Benchmark with minimum overhead

guga · December 19, 2015, 11:36:24 PM

Many tks Siekmanski

Your results are closer to mine :) Minimum variation and STD and Algo7 is the prefered choice. I´m current reorganizing the code to make it faster and trying to fix the problem of the huge variances reported by others that eventually are also being measured.

Grincheux · December 20, 2015, 01:34:38 AM

Guga that means that your program as a kind of interpreter.
I don't use RosAsm but I have an account on your forum.

It's a kind of VTune (Intel) or Code Analyst (Amd), better of course.

guga · December 21, 2015, 12:20:36 AM

Hi
Grincheux

Tks for the comments :) I never used VTune or Code Analyst before, but, you are right, the app is a kind of interpreter. The main problem i´m facing is now with tiny pieces of code. It seems that the mnemonics used to measure the timmings are not at all that accurated when it deals with small chuncks of code.
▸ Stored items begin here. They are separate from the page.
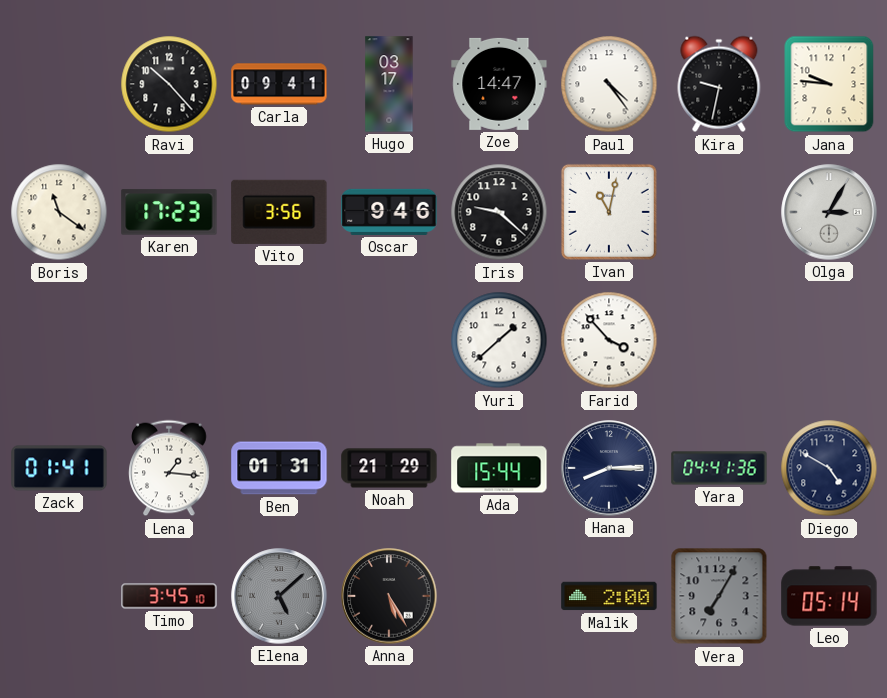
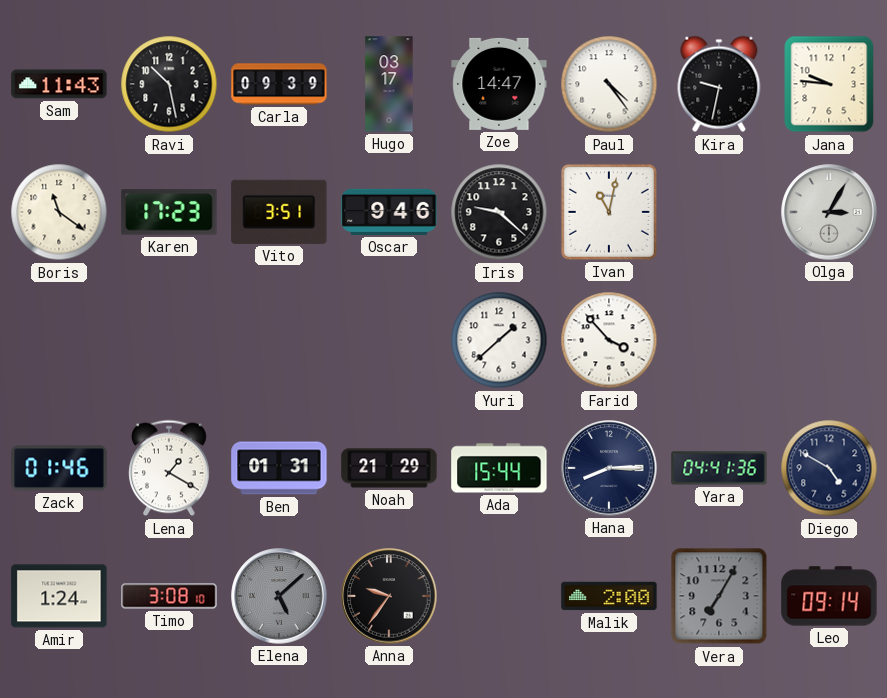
Sam: none -> 11:43
Ravi: 10:23 -> 10:28
Carla: 09:41 -> 09:39
Vito: 3:56 -> 3:51
Zack: 01:41 -> 01:46
Lena: 1:16 -> 1:20
Amir: none -> 1:24
Timo: 3:45 -> 3:08
Anna: 5:25 -> 9:36
Leo: 05:14 -> 09:14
The problem is that whenever the loop is performed before and after the code you are testing, the mnemonics donp´t have enough time to measure, causing errors on the result.

This is particulary true when the code you test is as simple as an "xor eax eax", "mov eax 1" etc. I mean, when you analyse those chuncks alone. For computing the correct time, i made a calibration of the algorithm that is basically the subtraction of a "null" function with the ones you are testing. On this, we have 2 times measure, the one resultant from the calibration and the other for the code you are analysing. Ex:

Calibration function:

Code Select

Proc Dummy:
EndP

Benchmarking test:

Code Select

Proc Benchmark:
      xor eax eax
EndP

Considering that Proc and Endp Are macros, they also contains mnemnonics. So, in fact what is being measured is:
Calibration function:

Code Select

Dummy:
push ebp
mov ebp esp

mov esp ebp
pop ebp
ret

Benchmarking test:

Code Select

push ebp
mov ebp esp

     xor eax eax

mov esp ebp
pop ebp
ret

Ok, so let´s say that at the end of all analysis, the calibration function have a average time 30 ns and the Benchmark function have a average of 31 ns.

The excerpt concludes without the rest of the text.